Apart from the early reports described above, the evidence on the existence of inhibition of delay in other preparations is controversial. That is, although a progressive increase in the latency of CR has been demonstrated in the conditioned suppression of instrumental behavior in rats (Hammond and Maser, 1970; Hendry and Van Toller, 1965; Millenson and Hendry, 1967; Smith et al., 1969; Zielinsky, 1966) and fear conditioning in dogs (Rescorla, 1967), in human and rabbit eyelid conditioning, the literature is ambiguous. For instance, while some studies of human eyelid conditioning reported increases in the latency of CR (Runquist and Muir, 1965) others showed decreases (Ebel and Prokasy, 1963; Hilgard and Campbell, 1936; Subosky, 1967).

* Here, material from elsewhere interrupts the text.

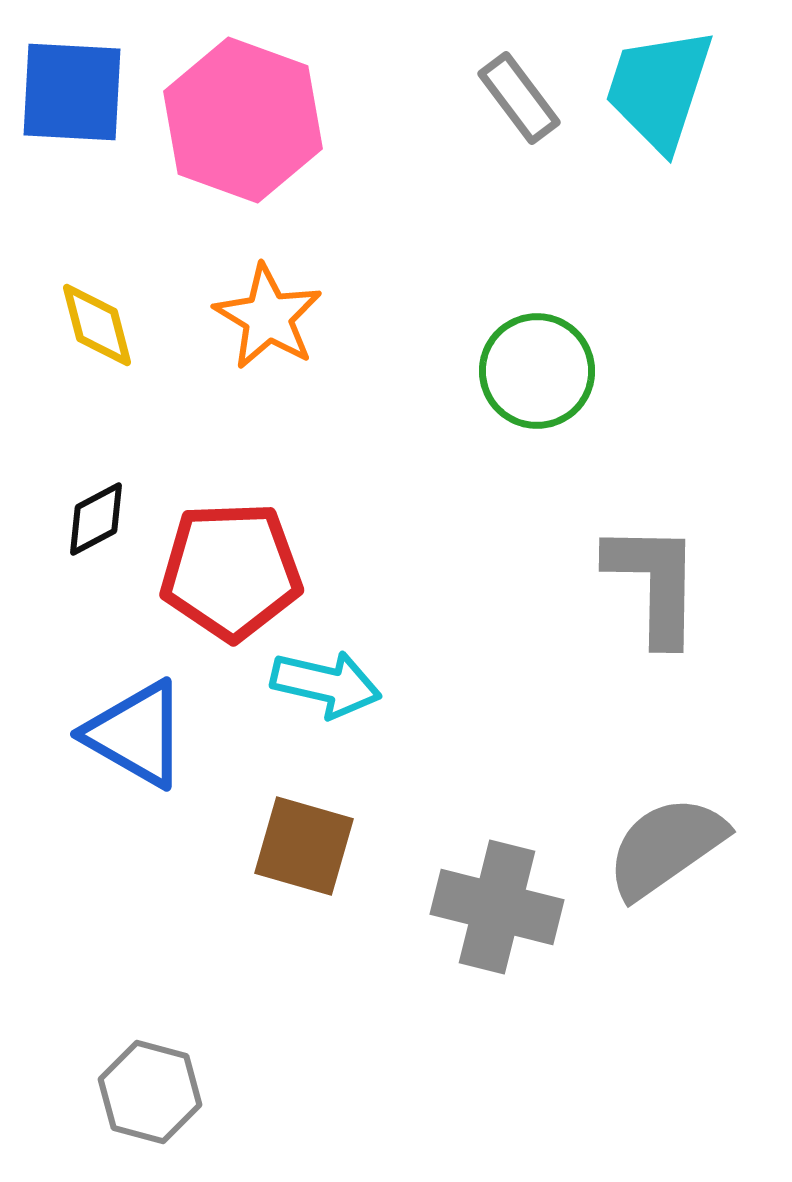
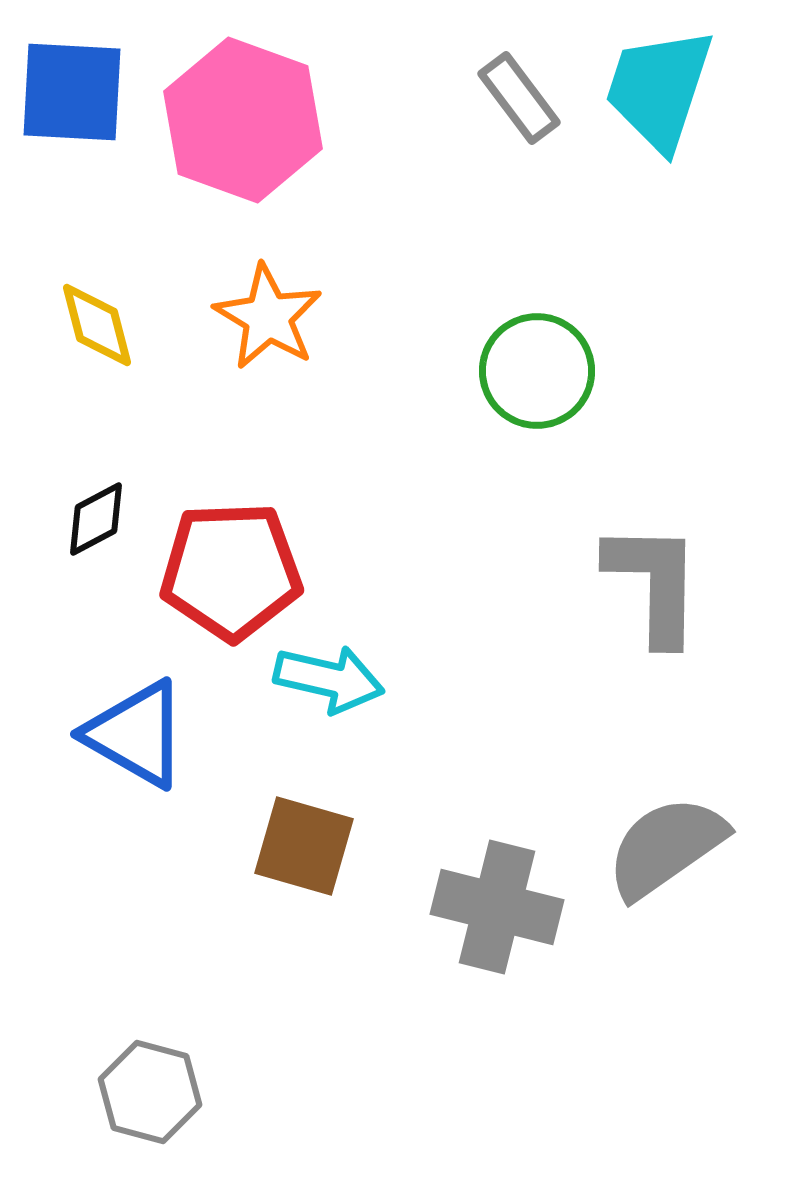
cyan arrow: moved 3 px right, 5 px up
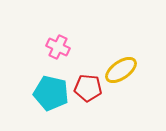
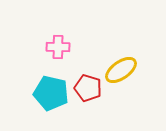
pink cross: rotated 25 degrees counterclockwise
red pentagon: rotated 12 degrees clockwise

Likewise, most research conducted with rabbit eyelid conditioning reports that the CR latency decreases with training towards an asymptote at about half of the CS duration (e.g., Coleman and Gormezano, 1971; Gormezano, 1972; Salafia et al., 1974; Salafia et al., 1975; Schneiderman, 1966; Schneiderman and Gormezano, 1964; Smith et al., 1969), which is the opposite of an inhibition of delay effect.

On the face of these controversial results, Vogel et al. (2003) suggested that the predominant absence of inhibition of delay seen in rabbit eyeblink conditioning could be due primarily to the fact that the reported data were based on moderate amounts of training, typically between eight and ten sessions, and with relatively short CSs, which might not be sufficient to observe the development of inhibition of delay. In agreement with this reasoning, Vogel et al. reported two experiments that demonstrated inhibition of delay when rabbits were trained with relatively long but not with short CSs. Specifically, in Experiment 2, two groups of rabbits received 20 daily sessions of eyelid conditioning training, in which a tone CS overlapped and terminated with a shock US. Each session consisted of 56 reinforced trials and 6 nonreinforced trials. For the animals in the group designated as "short CS group" (n=8), the CS was 250 ms duration, while in the group designated as "long CS group" (n=7), the CS was 1500 ms duration. Inhibition of delay was apparent in animals trained with the long 1500 ms CS but not in animals trained with the shorter-250 ms CS, whose CR latency decrease, rather than increased over training.

The present experiment was designed to extend the findings of Vogel et al. (2003) by investigating a disinhibition procedure in the same 15 animals that were trained with short and long intervals. The rationale of the experiment is that if the animals of the two groups of Vogel et al. (Experiment 2) had developed differential inhibition of delay, and the difference was due to differential conditioned inhibition, then the presentation of an extraneous stimulus prior to the initiation of the CS (the disinhibition procedure) may have a differential effect on the two groups. Specifically, it was expected that there would be a reinstatement of short latency CRs in the 1500 ms animals, which had presumably developed inhibition of delay, but there would be no effect on the animals trained with the 250 ms CS, which did not develop inhibition of delay.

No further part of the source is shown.